Raftery’s conclusion from her analysis in 2004 bears repetition, ‘The fact that the Government uses its past neglect of this section of the community to argue that it now has no responsibility to even hear their case for redress is shameful and unjust. The number of children in this category was always small. However, the abuse some of them suffered was no less real or damaging than that of their Catholic counterparts.’

In relation to your point about ‘exclusion of the Bethany Home for religious grounds’, you fail to address the fact that originally in 2002, no Protestant institution was included in the Schedule to the Redress Scheme. Mary Raftery again, who also pointed out that the 2002 Redress scheme originally excluded mother and baby homes like Bethany. However, one of the State’s largest, St Patrick’s, was one of 13 institutions added in 2004. As it was Roman Catholic, she continued, ‘Consequently, the exclusion of similar Protestant institutions does indeed begin to appear worryingly sectarian’. Raftery went on: “A further Church of Ireland institution excluded is the former Smyly’s Boys’ Home… A number of ex-residents have alleged that they were severely abused there as children… this group feels that it has been sidelined because of its religion”.

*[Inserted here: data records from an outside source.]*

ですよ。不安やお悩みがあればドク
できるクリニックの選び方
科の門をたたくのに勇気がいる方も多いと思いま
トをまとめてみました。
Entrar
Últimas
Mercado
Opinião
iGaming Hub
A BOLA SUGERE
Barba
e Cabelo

As a result of this and of complaints made by Derek Leinster, Smiley’s was then included. Also included was the Protestant run Miss Carr’s home, said to have been one of the best run children’s homes in the state. One puzzled former resident of Miss Carr’s home we have spoken to threw away his Redress Scheme invitation to apply for compensation. Yet Bethany Home, from which hundreds were sent to unmarked graves, was still not included. To paraphrase James Deeny, it had been going on for years and nothing was done about it.

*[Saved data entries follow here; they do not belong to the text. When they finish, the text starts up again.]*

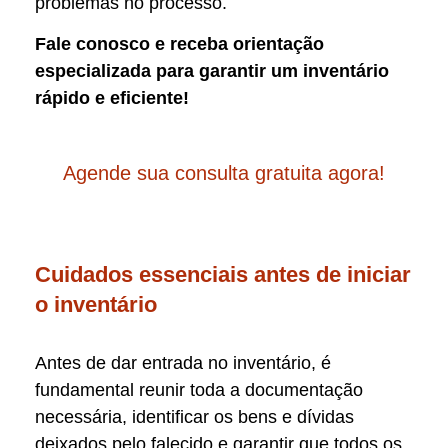
problemas no processo.
Fale conosco e receba orientação
especializada para garantir um inventário
rápido e eficiente!
Agende sua consulta gratuita agora!
Cuidados essenciais antes de iniciar
o inventário
Antes de dar entrada no inventário, é
fundamental reunir toda a documentação
necessária, identificar os bens e dívidas
deixados pelo falecido e garantir que todos os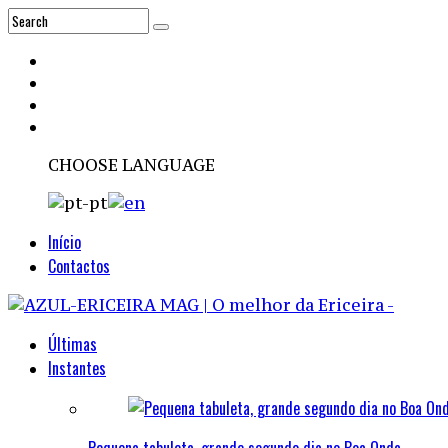
CHOOSE LANGUAGE
Início
Contactos
Últimas
Instantes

Just as with the Magdalene institutions, the state argues that women referred to Bethany by the courts from 1924 to 1965, entered there voluntarily. Leaving that spurious argument aside, the point is that the state has regulatory duty of care that it abandoned. It abandoned it in an institution where it was deemed acceptable to lock up women charged with infanticide and petty crime with unmarried mothers and their abandoned and then neglected offspring. The state’s washing of its hands of its responsibility is a further abandonment. That is not acceptable in this Republic.

Please, in the name of decency and of justice, withdraw the letter issued in your name, possibly by someone in the civil service, and to get to the heart of this matter.

Bethany survivors deserve redress. We would like you to address the points made here that are central to the case for including Bethany Home in a scheme of redress.”